### WHAT IS BEING ASKED:
Please reproduce all entries word for word and omit their pictures.

Content starts

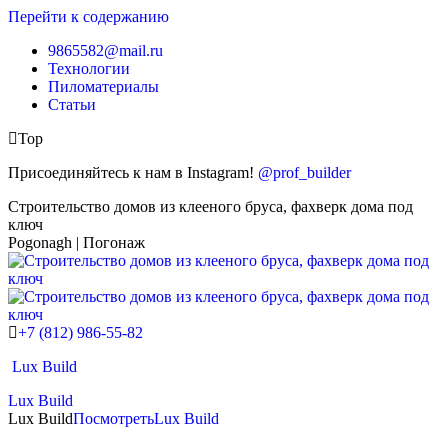
Перейти к содержанию
9865582@mail.ru
Технологии
Пиломатериалы
Статьи
Top
Присоединяйтесь к нам в Instagram!
@prof_builder
Строительство домов из клееного бруса, фахверк дома под
ключ
Pogonagh | Погонаж
+7 (812) 986-55-82
Lux Build
Lux Build
Lux Build
Посмотреть
Lux Build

Content ends

### WRITTEN RESPONSE:
Перейти к содержанию
9865582@mail.ru
Технологии
Пиломатериалы
Статьи
Top
Присоединяйтесь к нам в Instagram!
@prof_builder
Строительство домов из клееного бруса, фахверк дома под
ключ
Pogonagh | Погонаж
+7 (812) 986-55-82
Lux Build
Lux Build
Lux Build
Посмотреть
Lux Build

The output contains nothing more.